In light of the imminent Zeta-Jones & Douglas v Hello decision of the House of Lords in relation to the law of privacy (expected in January 2007), privacy has never been such a hot topic. The UK courts have yet to rule that there is a free-standing law of privacy. Will this recent European Court of Human Rights judgment influence the House of Lords and thereby advance the prospects for a free-standing law of privacy?
On 2 January 1997 Mrs Wainwright and her son Alan were strip-searched when they visited a relative in prison. The searches included a number of breaches of procedure including the touching of Alan’s genitalia by prison guards.
The Wainwrights complained to the ECHR that the strip-search infringed Article 3 of the Convention which provides that “No one shall be subject to torture or to inhuman or degrading treatment or punishment” and Article 8 which provides that “Everyone has the right to respect for his private life“. They also complained that they had no effective remedy in the national courts as provided by Article 13: “Everyone whose rights and freedoms as set forth in the Convention are violated shall have an effective remedy before a national authority notwithstanding that the violation has been committed by persons acting in an official capacity.”
The County Court found that the searches constituted a trespass to the person which could not be justified by the relevant Prison Rules, as the invasion of their privacy exceeded what was necessary and proportionate, and the prison authorities had not adhered to their own rules. The Court of Appeal and then the House of Lords disagreed that the tort of trespass to the person could be extended to fit these circumstances, and found that no wrongful act had been committed.
The Court of Appeal rejected arguments that the Human Rights Act 1998, which implements the Convention Articles and does not have retrospective effect, could affect the outcome of the appeal. It did, however, note that if the events had occurred after the coming into effect of the Act, the Wainwrights would have had a strong case for relief owing to the manner of the search and the public authority’s lack of regard for Article 8.
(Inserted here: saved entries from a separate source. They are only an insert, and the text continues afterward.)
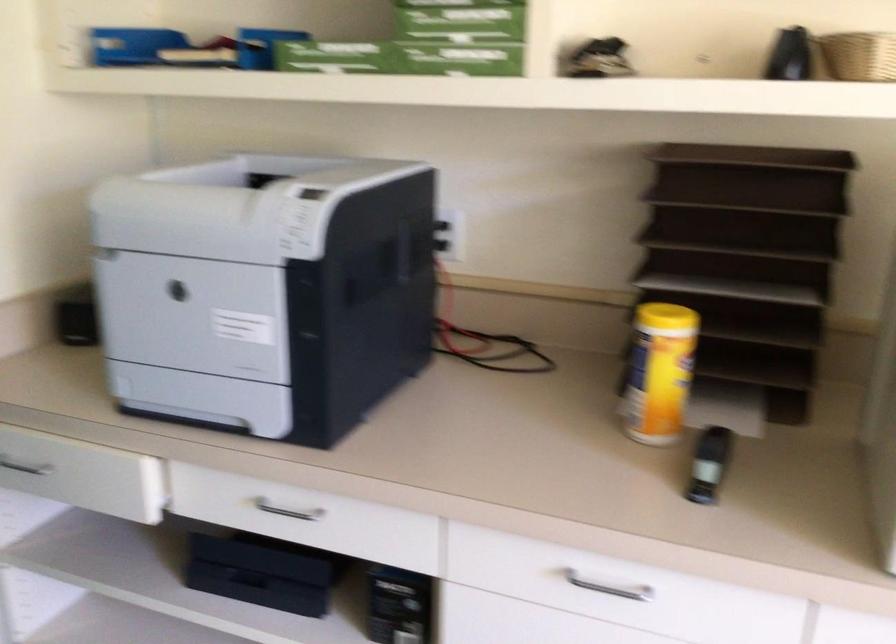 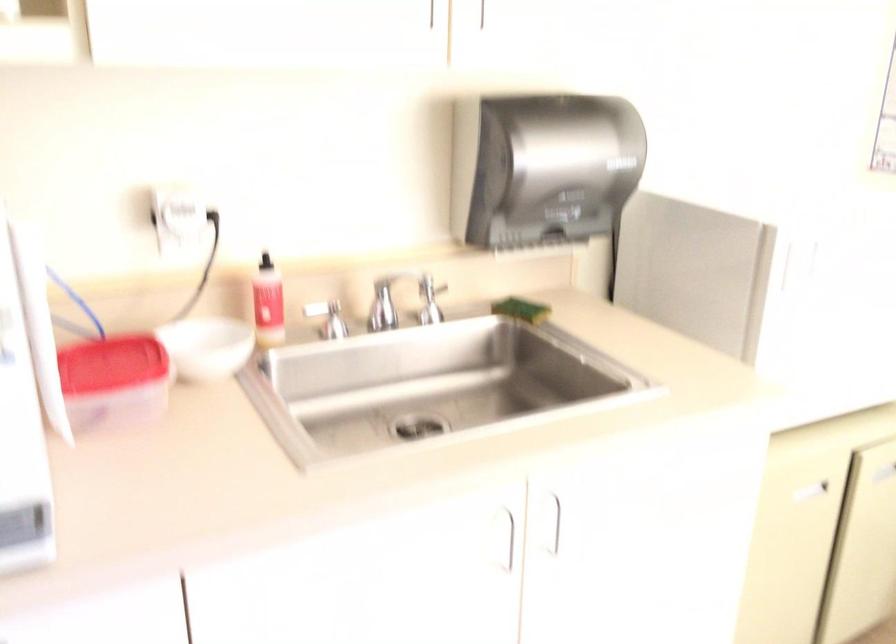 Question: The camera is either moving clockwise (left) or counter-clockwise (right) around the object. The first image is from the beginning of the video and the second image is from the end. Is the camera moving left or right when shooting the video?

Choices:
 (A) Left
 (B) Right

Answer: (A) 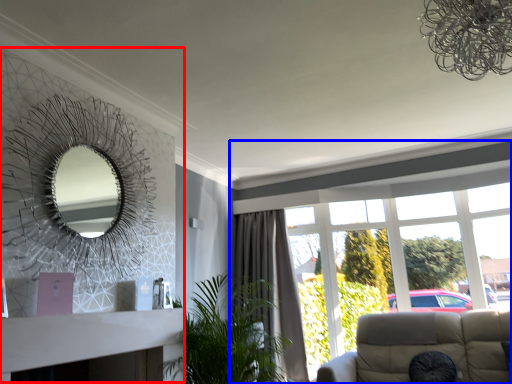 Question: Which point is closer to the camera, fireplace (highlighted by a red box) or window (highlighted by a blue box)?

Choices:
 (A) fireplace
 (B) window

Answer: (A) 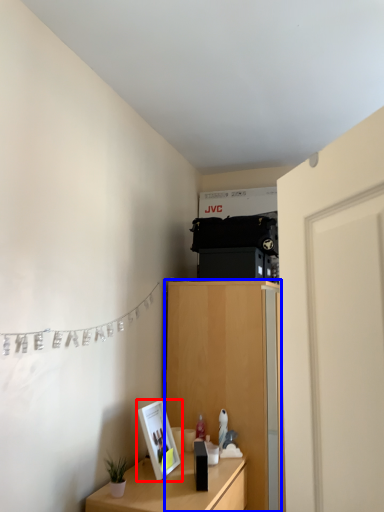 Question: Which object appears farthest to the camera in this image, picture frame (highlighted by a red box) or cabinetry (highlighted by a blue box)?

Choices:
 (A) picture frame
 (B) cabinetry

Answer: (B) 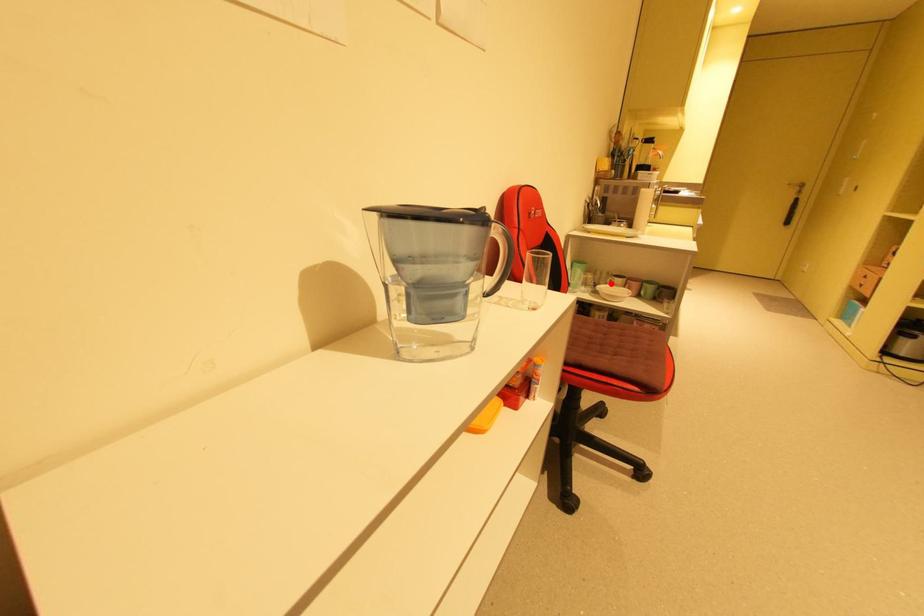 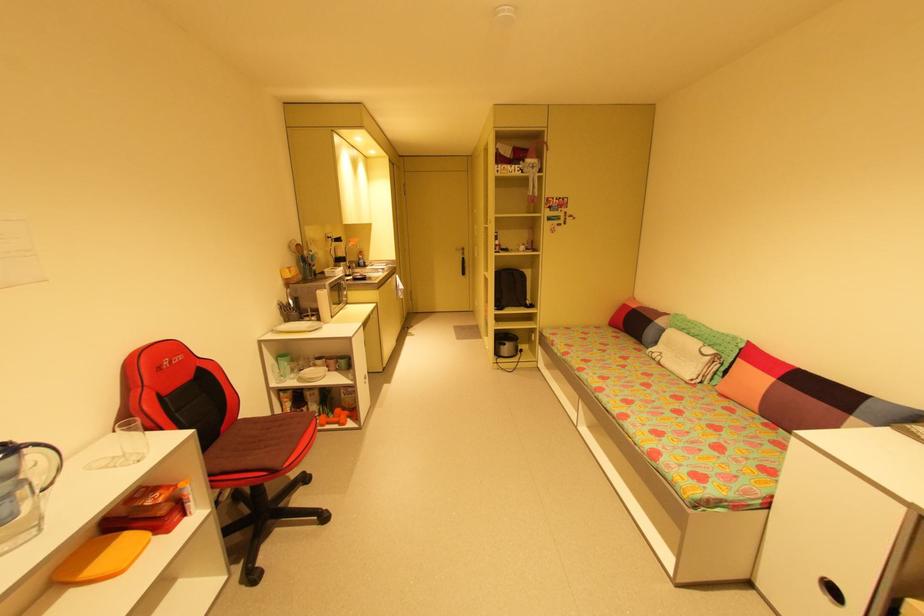 The point at the highlighted location is marked in the first image. Where is the corresponding point in the second image?

(313, 367)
However, the House of Lords considered that had the Act been in force, there would have been no infringement of Article 3 as the conduct had not been sufficiently humiliating to constitute degrading treatment.
Their Lordships rejected the invitation to declare that since at the latest 1950 there has been a previously unknown tort of invasion of privacy, stating that “There seems to me a great difference between identifying privacy as a value which underlies the existence of a rule of law (and may point the direction in which the law should develop) and privacy as a principle of law in itself. Nor is there anything in the jurisprudence of the ECHR which suggests that the adoption of some high level principle of privacy is necessary to comply with Article 8 of the Convention. The European Court is concerned only with whether English law provides an adequate remedy in a specific case… Furthermore, the coming into force of the Human Rights Act 1988 weakens the argument for saying that a general tort of invasion of privacy is needed to fill gaps in existing remedies.”
The House of Lords therefore concluded that the Wainwrights did not have a remedy under UK legislation, drawing a distinction between a negligent and an intentional invasion of privacy by this remarkable analogy: “it is one thing to wander carelessly into the wrong hotel bedroom and another to hide in the wardrobe to take photographs“. Their Lordships stated further that “a finding that there was a breach of Article 8 will only demonstrate that there was a gap in the English remedies for invasion of privacy which has since been filled by Sections 6 and 7 of the 1998 Act. It does not require that the courts should provide an alternative remedy which distorts the principles of the common law“. However, in light of various recent decisions which have developed common law principles the rejection of the appeal was a somewhat disappointing decision for the Wainwrights.
Did this mean that the Wainwrights do not have a remedy under the Convention in the European Court of Human Rights in Strasbourg?
The ECHR found that the treatment of the Wainwrights by the prison staff did not reach the minimum level of severity prohibited by Article 3. However, the ECHR found that there was no doubt that the requirement to submit to a strip-search will generally constitute an interference under Article 8 and will need to be justified as being “in accordance with the law” and “necessary in a democratic society“. The ECHR was not satisfied that the searches were proportionate to that legitimate aim in the manner in which they were carried out. Where procedures are laid down for the proper conduct of searches, it behoves the prison authorities strictly to comply with those safeguards and to protect the dignity of those being searched with rigorous precautions. The Court found that there had been a violation of Article 13 in that the House of Lords did not find any civil liability for the prison authority’s treatment of the Wainwrights, in particular as there was no general tort of privacy in the UK.
This ECHR decision has highlighted again the lack of a general tort of invasion of privacy in the UK. The UK courts have granted protection to confidential information and images, but as yet there is no adequate protection of the moral or human right to privacy in itself.
It is difficult to understand why the House of Lords did not either adopt the solution favoured by the County Court or deploy the burgeoning jurisdiction of the UK courts since the coming into force of the Human Rights Act – unless it was for policy reasons. It is difficult to avoid the conclusion that the House of Lords simply did not want to grant Mrs Wainwright and her son a remedy for fear of a flood of other such claims. The decision of the ECHR now risks having that effect – though it is difficult to disagree with it in granting the Wainwrights a remedy.